What Are the Key Duties of Legal Practitioners?

If a will has been prepared by a solicitor, it creates additional obligations upon them.

The Golden Rule The ‘Golden Rule’ was set out in the judgment of Templeman J in Kenward v. Adams (1975) The Times 29 Nov:

“In the case of an aged testator or a testator who has suffered a serious illness, there is one golden rule which should always be observed, however straightforward matters may appear, and however difficult or tactless it may be to suggest that precautions be taken: the making of a will by such a testator ought to be witnessed or approved by a medical practitioner who satisfies himself of the capacity and under-standing of the testator, and records and preserves his examination and finding”.

While the golden rule has been widely approved by the Courts as having the potential to reduce the risk of a claim of lack of testamentary capacity (e.g., see Sharp v. Adam), and should therefore be offered to testators as an additional precaution even if not observed.

The rule is expressed to apply to two categories of testator, namely those who are ‘aged’ or have suffered a ‘serious illness’, and therefore the next step is to consider which illnesses are ‘serious’ for this purpose, and how old ‘aged’ is.

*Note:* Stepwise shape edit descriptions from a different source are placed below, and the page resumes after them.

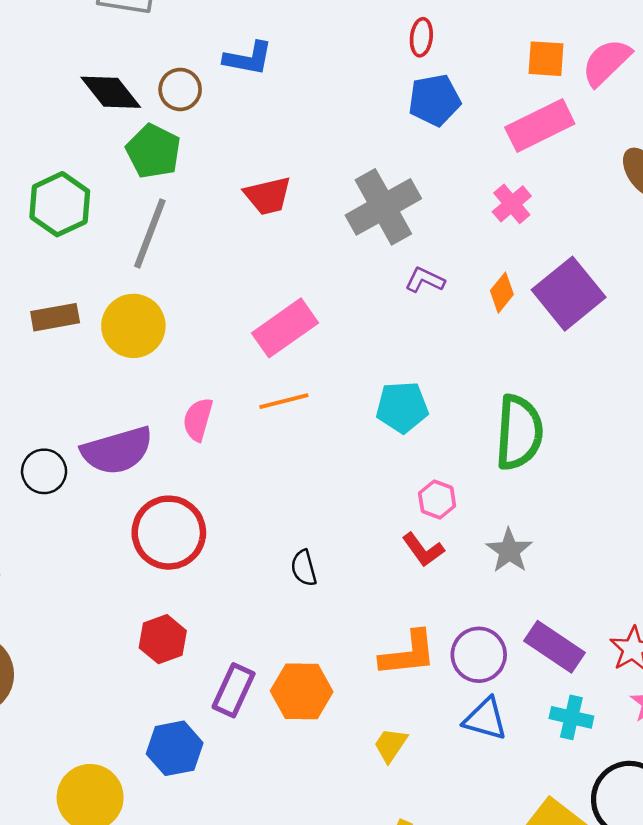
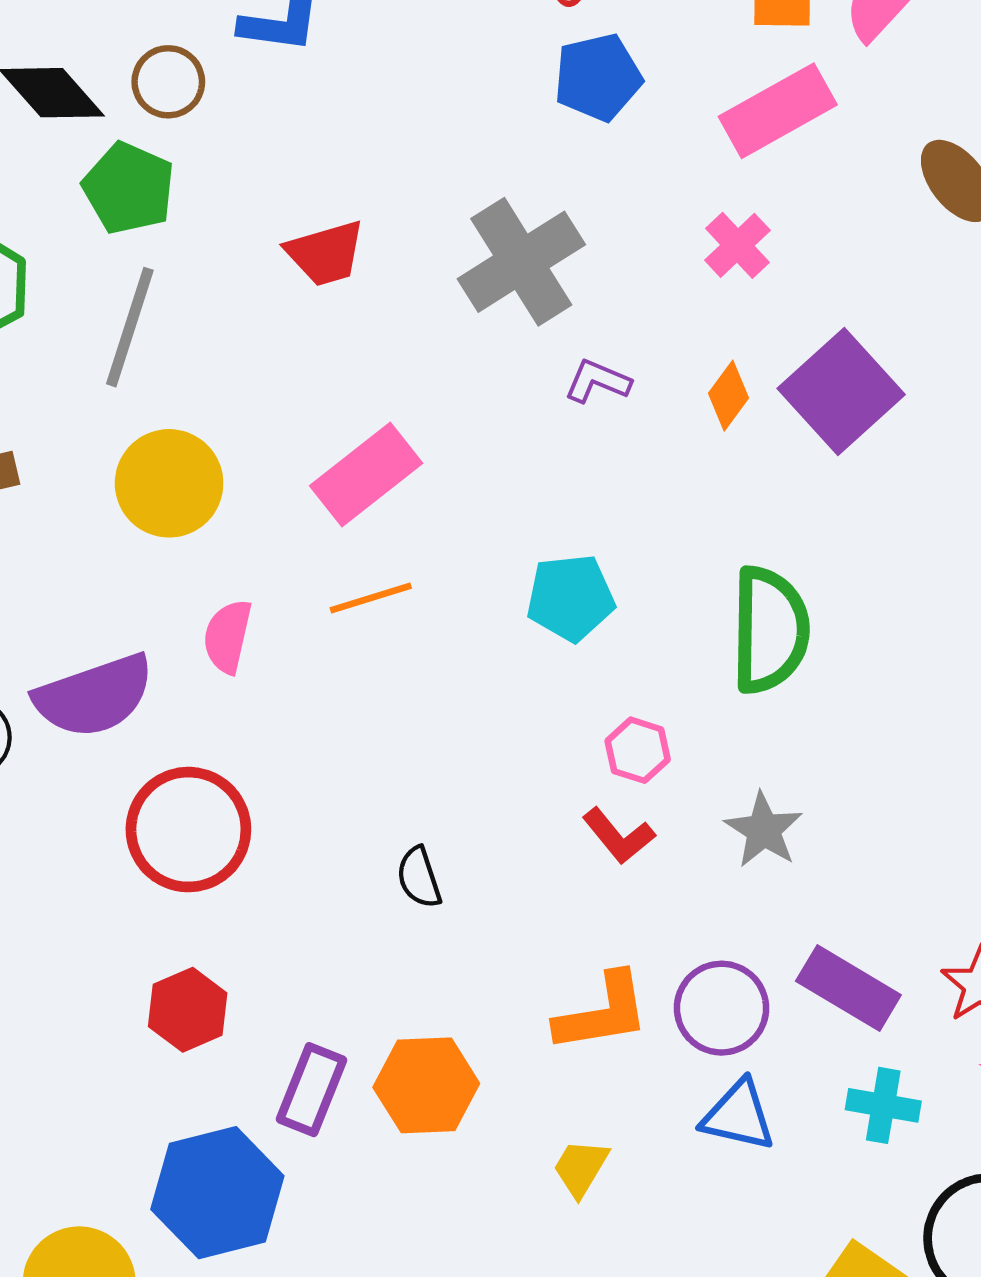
yellow circle: (133, 326) -> (169, 483), moved
blue hexagon: (175, 748) -> (217, 1193), size x1.4

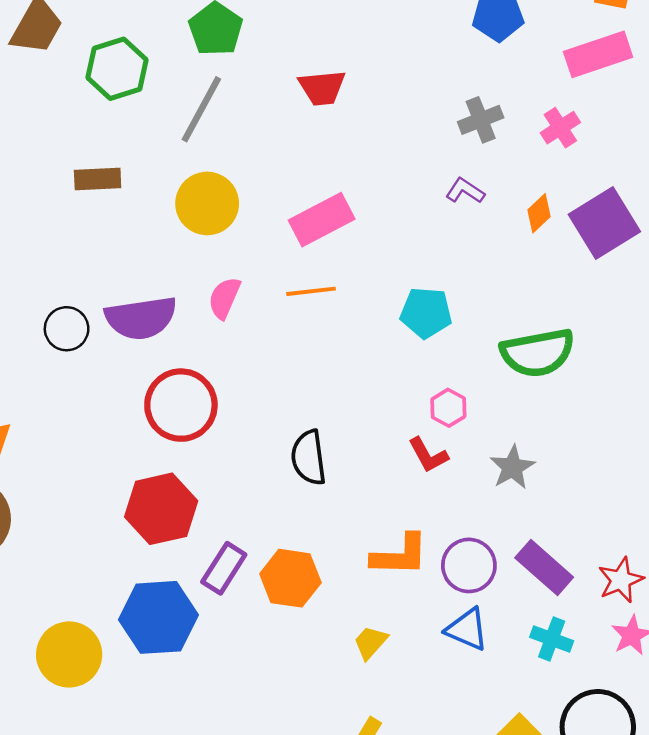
gray cross: (521, 262) -> (481, 120), moved, size x0.6
green semicircle: (770, 630) -> (538, 353), turned 68
black semicircle: (419, 877) -> (309, 458), size x1.5
red hexagon: (188, 1010) -> (161, 509), size x1.5

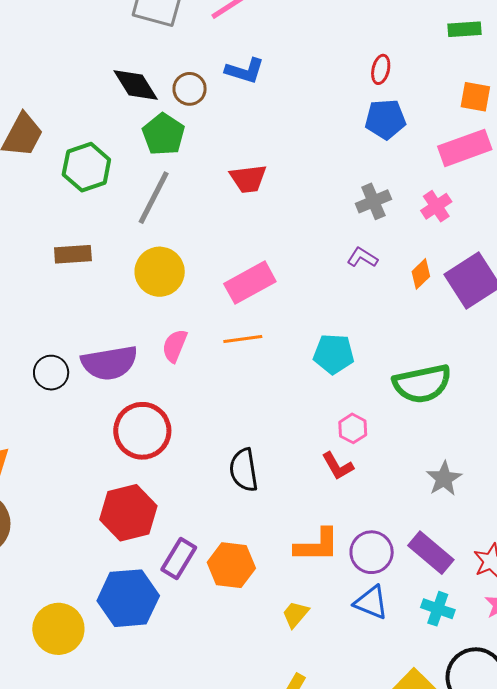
gray star: (512, 467) -> (444, 479), moved

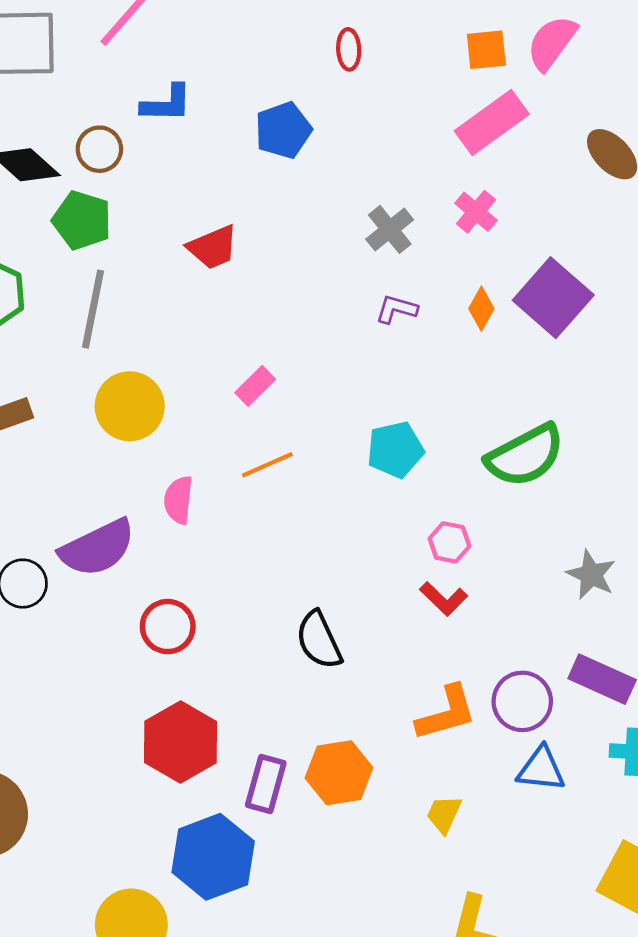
blue pentagon: (385, 119) -> (283, 130), moved
pink rectangle: (250, 283) -> (255, 386), size x0.6
red circle: (142, 431) -> (168, 627), size x0.7

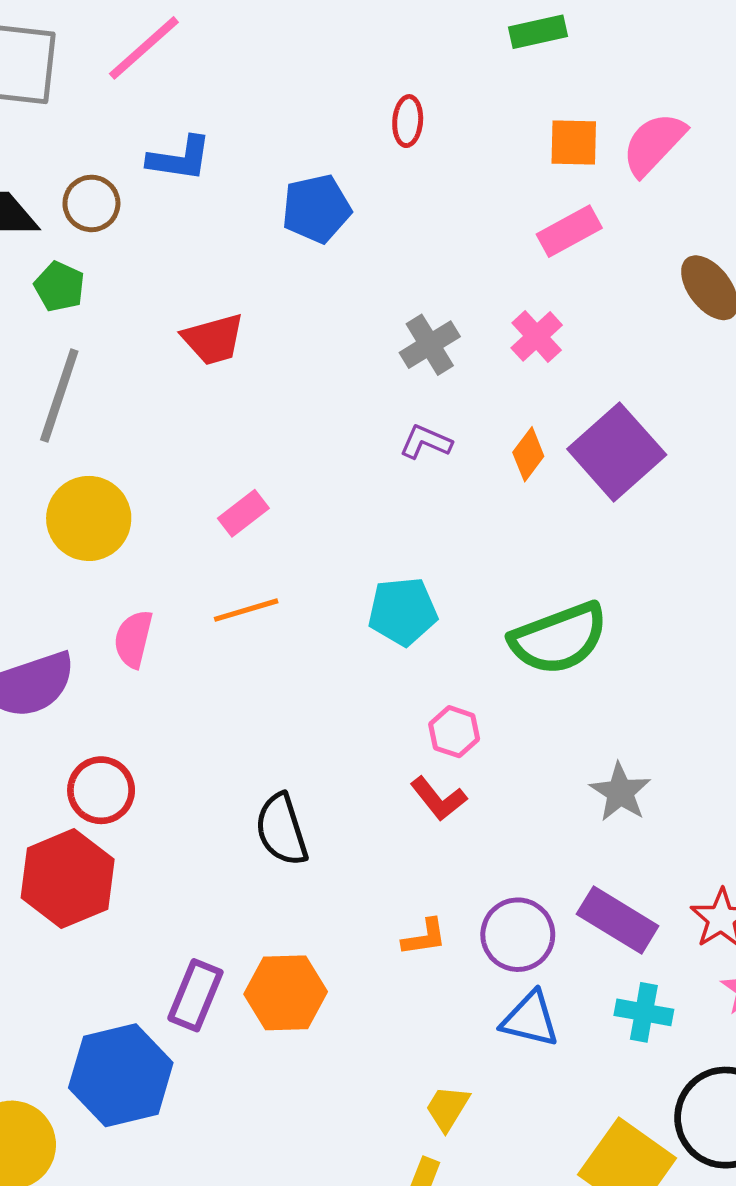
pink rectangle: (492, 123) -> (569, 231), size x0.7
green pentagon: (82, 220) -> (59, 287), size x0.7
orange L-shape: (446, 713) -> (424, 937), size x0.6
red hexagon: (181, 742) -> (68, 879), moved
yellow trapezoid: (444, 814) -> (447, 1108), moved

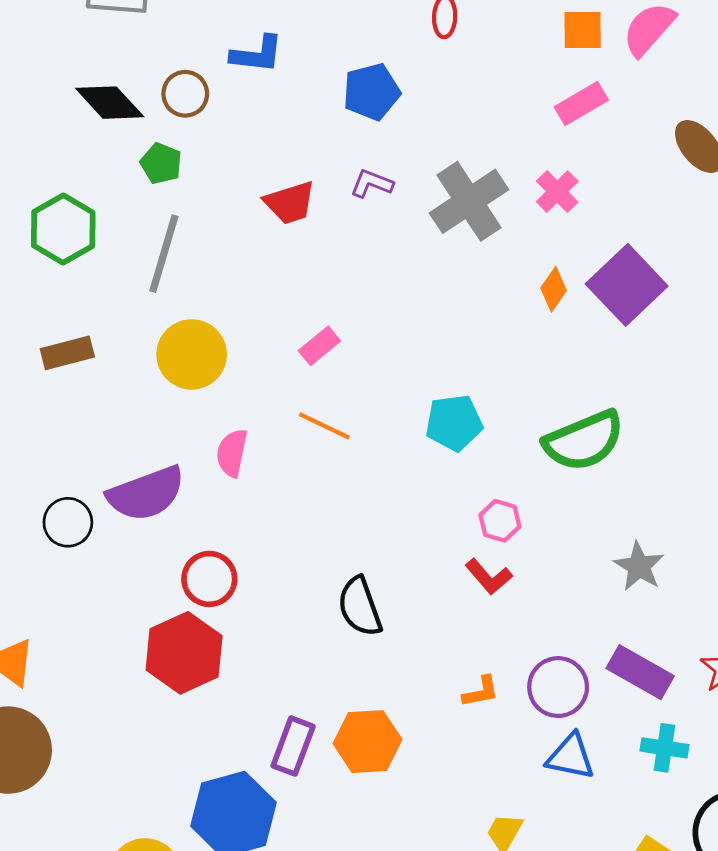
gray cross: (430, 345) -> (469, 201), size x1.6
purple L-shape: (426, 442) -> (372, 184), moved
orange line: (246, 610) -> (324, 426), turned 44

The case of Re Simpson [1977] 121 SJ 224 provides that there is one golden rule that is to be observed, however straightforward the will and however tactless the suggestion, that the making of a will by an aged or seriously ill testator ought to be witnessed or approved by a medical practitioner who has satisfied himself of the capacity and understanding of the testator, and records and preserves his examination or findings.